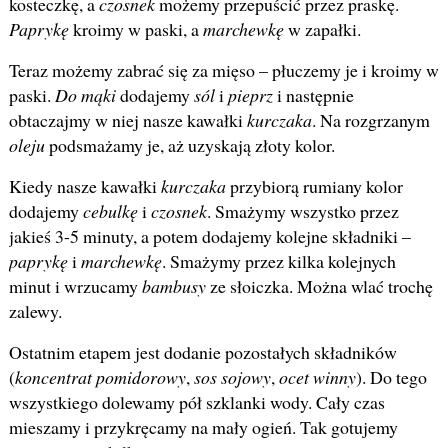
kosteczkę, a
czosnek
możemy przepuścić przez praskę.
Paprykę
kroimy w paski, a
marchewkę
w zapałki.
Teraz możemy zabrać się za mięso – płuczemy je i kroimy w
paski.
Do mąki
dodajemy
sól
i
pieprz
i następnie
obtaczajmy w niej nasze kawałki
kurczaka
. Na rozgrzanym
oleju
podsmażamy je, aż uzyskają złoty kolor.
Kiedy nasze kawałki
kurczaka
przybiorą rumiany kolor
dodajemy
cebulkę
i
czosnek
. Smażymy wszystko przez
jakieś 3-5 minuty, a potem dodajemy kolejne składniki –
paprykę
i
marchewkę
. Smażymy przez kilka kolejnych
minut i wrzucamy
bambusy
ze słoiczka. Można wlać trochę
zalewy.
Ostatnim etapem jest dodanie pozostałych składników
(
koncentrat pomidorowy
,
sos sojowy
,
ocet winny
). Do tego
wszystkiego dolewamy pół szklanki wody. Cały czas
mieszamy i przykręcamy na mały ogień. Tak gotujemy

........

Using the records above, find and show each line with the string "Smażymy".

- **Result for this exercise**:
. Smażymy wszystko przez
. Smażymy przez kilka kolejnych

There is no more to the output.